Nu glijdt het licht met huiveringwekkende tederheid door het dakvenster naar binnen en vlijt zich koel en bleek in de kamer neer: tegen het vermoeide hoofd van het mannetje Emanuel en tegen zijn goddelijk instrument, de moeder van de eeuwigheid. En dan staat hij op, met plechtige gebaren, haalt het hefboompje over en denkt: nu dan! En zie, ineens is het zolderkamertje vervuld van de grote heilige eeuwigheid. Ineens struikelt daar de tijd, niet heftig schokkend, zoals te verwachten zou zijn geweest, niet onstuimig en weerstrevend, maar zachtjes, bijna onmerkbaar uitvloeiend in het lege, allesomvattende Niets.

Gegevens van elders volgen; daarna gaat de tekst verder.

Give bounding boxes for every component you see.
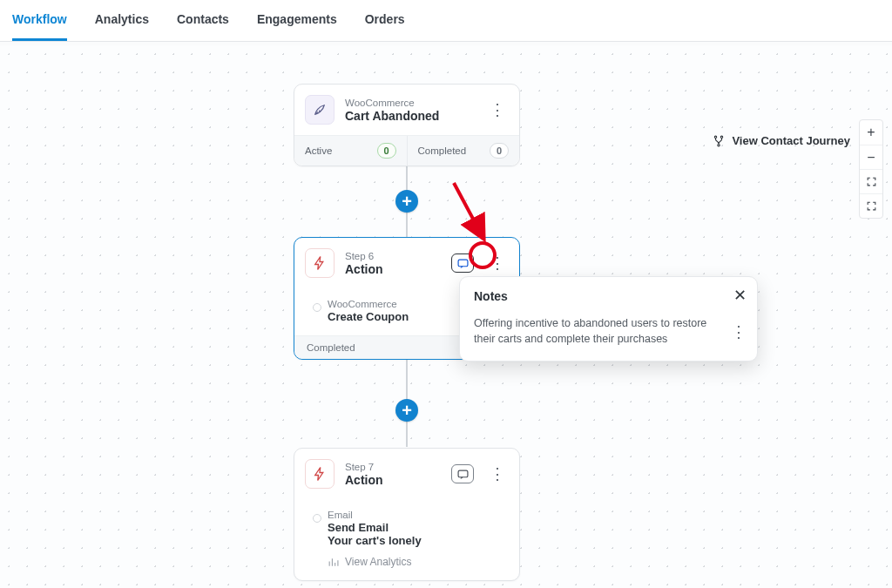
tab-bar: Workflow Analytics Contacts Engagements … (0, 0, 892, 42)
lightning-icon (305, 248, 334, 278)
active-count: 0 (377, 143, 396, 159)
trigger-provider: WooCommerce (345, 98, 477, 108)
completed-count: 0 (490, 143, 509, 159)
step7-notes-button[interactable] (451, 464, 474, 483)
analytics-icon (328, 557, 339, 568)
svg-point-2 (718, 144, 720, 145)
trigger-menu-button[interactable]: ⋮ (488, 100, 507, 119)
step7-menu-button[interactable]: ⋮ (488, 464, 507, 483)
tab-workflow[interactable]: Workflow (12, 12, 67, 41)
step7-subject: Your cart's lonely (328, 534, 507, 547)
note-icon (457, 470, 469, 479)
fullscreen-icon (866, 176, 877, 187)
trigger-stats: Active 0 Completed 0 (294, 135, 519, 166)
note-icon (457, 259, 469, 268)
notes-menu-button[interactable]: ⋮ (731, 322, 747, 341)
step7-step-label: Step 7 (345, 462, 441, 472)
canvas-controls: + − (859, 119, 883, 219)
notes-popover: Notes ✕ Offering incentive to abandoned … (459, 276, 758, 362)
notes-close-button[interactable]: ✕ (733, 286, 747, 305)
notes-heading: Notes (474, 289, 743, 303)
add-step-button[interactable]: + (395, 399, 418, 422)
tab-analytics[interactable]: Analytics (95, 12, 149, 41)
svg-point-1 (721, 136, 723, 138)
tab-contacts[interactable]: Contacts (177, 12, 229, 41)
notes-text: Offering incentive to abandoned users to… (474, 315, 743, 347)
fit-view-button[interactable] (860, 193, 882, 218)
view-analytics-link[interactable]: View Analytics (328, 556, 507, 568)
step6-title: Action (345, 262, 441, 276)
trigger-card[interactable]: WooCommerce Cart Abandoned ⋮ Active 0 Co… (294, 84, 520, 166)
workflow-canvas[interactable]: View Contact Journey + − + + WooCommerce… (0, 45, 892, 588)
annotation-circle (469, 241, 497, 269)
svg-point-0 (715, 136, 717, 138)
zoom-out-button[interactable]: − (860, 145, 882, 169)
trigger-title: Cart Abandoned (345, 109, 477, 123)
completed-label: Completed (418, 145, 467, 156)
fullscreen-button[interactable] (860, 169, 882, 193)
active-label: Active (305, 145, 332, 156)
fit-icon (866, 200, 877, 212)
lightning-icon (305, 459, 334, 489)
svg-rect-4 (458, 470, 468, 477)
zoom-in-button[interactable]: + (860, 120, 882, 145)
tab-engagements[interactable]: Engagements (257, 12, 337, 41)
step7-card[interactable]: Step 7 Action ⋮ Email Send Email Your ca… (294, 448, 520, 581)
view-contact-journey-label: View Contact Journey (732, 134, 850, 147)
svg-rect-3 (458, 260, 468, 267)
step7-provider: Email (328, 510, 507, 520)
step7-action-name: Send Email (328, 521, 507, 534)
view-contact-journey-button[interactable]: View Contact Journey (713, 134, 850, 147)
annotation-arrow-icon (445, 176, 493, 246)
rocket-icon (305, 95, 334, 125)
tab-orders[interactable]: Orders (365, 12, 405, 41)
branch-icon (713, 135, 725, 147)
add-step-button[interactable]: + (395, 190, 418, 213)
step6-step-label: Step 6 (345, 251, 441, 261)
step7-title: Action (345, 473, 441, 487)
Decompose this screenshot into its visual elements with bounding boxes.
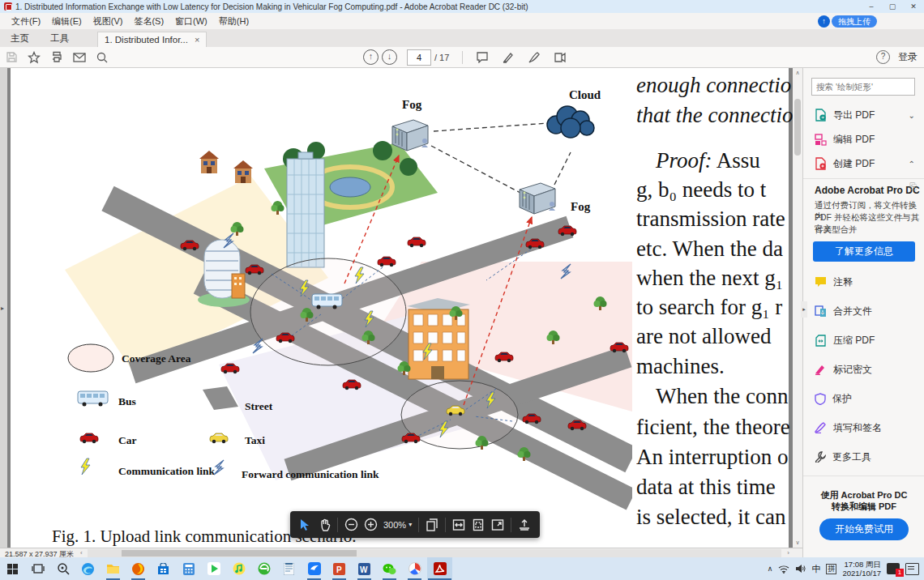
ime-mode-indicator[interactable]: 拼 [826,564,836,574]
comment-icon[interactable] [471,49,494,66]
navigation-pane-strip[interactable]: ▸ [0,68,7,548]
wechat-icon[interactable] [377,557,402,580]
horizontal-scroll-thumb[interactable] [122,550,357,557]
export-pdf-icon [815,109,827,122]
hand-tool-icon[interactable] [314,515,334,535]
share-upload-icon[interactable] [515,515,534,535]
sidebar-collapse-arrow[interactable]: ▸ [801,301,807,318]
volume-icon[interactable] [795,564,806,574]
help-icon[interactable]: ? [876,50,890,64]
edge-icon[interactable] [75,557,101,580]
acrobat-taskbar-icon[interactable] [427,557,452,580]
chevron-down-icon[interactable]: ⌄ [909,111,915,120]
maximize-button[interactable]: ▢ [882,0,903,13]
save-icon[interactable] [0,49,23,66]
clock[interactable]: 17:08 周日 2021/10/17 [842,560,881,578]
menu-edit[interactable]: 编辑(E) [52,15,82,28]
nav-expand-icon[interactable]: ▸ [1,305,4,312]
firefox-icon[interactable] [126,557,151,580]
zoom-level-dropdown[interactable]: 300% ▾ [383,520,412,530]
qq-music-icon[interactable] [226,557,251,580]
chevron-up-icon[interactable]: ⌃ [909,160,915,168]
sidebar-item-compress-pdf[interactable]: 压缩 PDF [803,329,924,352]
menu-view[interactable]: 视图(V) [93,15,123,28]
task-view-button[interactable] [25,557,50,580]
email-icon[interactable] [68,49,91,66]
zoom-in-icon[interactable] [361,515,380,535]
thunder-icon[interactable] [302,557,327,580]
pdf-text-line: are not allowed [636,324,795,352]
close-button[interactable]: ✕ [903,0,924,13]
sign-in-button[interactable]: 登录 [898,50,918,64]
wifi-icon[interactable] [778,565,789,574]
learn-more-button[interactable]: 了解更多信息 [813,241,915,262]
calculator-icon[interactable] [176,557,201,580]
vertical-scroll-thumb[interactable] [794,99,801,156]
notepad-icon[interactable] [276,557,302,580]
scroll-up-icon[interactable]: ∧ [793,70,802,76]
redact-icon [815,364,827,375]
tools-search-input[interactable] [811,78,915,96]
page-view-icon[interactable] [422,515,442,535]
search-taskbar-icon[interactable] [50,557,75,580]
tab-tools[interactable]: 工具 [40,30,79,47]
start-button[interactable] [0,557,25,580]
menu-window[interactable]: 窗口(W) [175,15,207,28]
zoom-out-icon[interactable] [341,515,361,535]
scroll-left-icon[interactable]: ‹ [80,549,83,557]
highlighter-icon[interactable] [497,49,520,66]
green-browser-icon[interactable] [251,557,276,580]
free-trial-button[interactable]: 开始免费试用 [819,518,909,540]
legend-car-label: Car [118,434,137,446]
minimize-button[interactable]: – [861,0,882,13]
file-explorer-icon[interactable] [101,557,126,580]
notification-icon[interactable]: 1 [887,563,900,574]
print-icon[interactable] [45,49,68,66]
menu-sign[interactable]: 签名(S) [134,15,164,28]
sidebar-item-export-pdf[interactable]: 导出 PDF ⌄ [803,104,924,126]
select-tool-icon[interactable] [295,515,314,535]
zoom-caret-icon: ▾ [409,521,412,528]
scroll-down-icon[interactable]: ∨ [793,539,802,546]
sidebar-item-create-pdf[interactable]: 创建 PDF ⌃ [803,152,924,175]
horizontal-scrollbar[interactable] [88,549,781,557]
pdf-text-line: When the conn [636,384,795,412]
ms-store-icon[interactable] [151,557,176,580]
sidebar-item-combine-files[interactable]: 合并文件 [803,300,924,322]
sign-pen-icon[interactable] [523,49,545,66]
sidebar-item-redact[interactable]: 标记密文 [803,358,924,381]
fit-page-icon[interactable] [468,515,488,535]
sidebar-item-edit-pdf[interactable]: 编辑 PDF [803,128,924,151]
drag-upload-widget[interactable]: ↑ 拖拽上传 [818,15,877,28]
tray-expand-icon[interactable]: ∧ [768,565,773,573]
sidebar-item-fill-sign[interactable]: 填写和签名 [803,416,924,439]
search-icon[interactable] [91,49,113,66]
fullscreen-icon[interactable] [488,515,507,535]
pdf-text-line: etc. When the da [636,237,795,264]
menu-help[interactable]: 帮助(H) [219,15,249,28]
fit-width-icon[interactable] [449,515,468,535]
powerpoint-icon[interactable]: P [327,557,352,580]
menu-file[interactable]: 文件(F) [11,15,41,28]
sidebar-item-more-tools[interactable]: 更多工具 [803,446,924,468]
star-icon[interactable] [23,49,45,66]
tab-document[interactable]: 1. Distributed Infor... × [97,32,207,47]
next-page-button[interactable]: ↓ [382,49,397,65]
netdisk-icon[interactable] [402,557,427,580]
ime-language-indicator[interactable]: 中 [811,563,820,575]
action-center-icon[interactable] [905,563,919,575]
scroll-right-icon[interactable]: › [787,549,789,557]
stamp-icon[interactable] [549,49,571,66]
zoom-level-value: 300% [383,520,406,530]
word-icon[interactable]: W [352,557,377,580]
sidebar-item-protect[interactable]: 保护 [803,387,924,410]
tab-home[interactable]: 主页 [0,30,40,47]
video-player-icon[interactable] [201,557,226,580]
sidebar-item-comment[interactable]: 注释 [803,271,924,293]
export-pdf-label: 导出 PDF [833,109,875,122]
legend-car-icon [80,433,98,443]
page-number-input[interactable] [407,49,431,66]
promo-desc-line: 件类型合并 [815,224,858,236]
tab-close-icon[interactable]: × [195,35,199,45]
previous-page-button[interactable]: ↑ [363,49,379,65]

Daar springt de laatste minuut, de laatste sekonde uit het mannetje Emanuel weg, die begeerde, stille eeuwigheid achterlatend. En hij denkt nog juist: Lieve God, o lieve God, ik dank U’, want verder komt hij niet. Nee, hij valt voorover, dat mannetje Emanuel, met zijn hoofd op de werkbank; en daarna slaat hij, als een veer terugspringend, achterover tot hij stil op de grond blijft liggen. En als ze hem vinden, uren later, staan zijn vochtige ogen nog wijd geopend. Maar nu is het net of hij goddelijk lacht.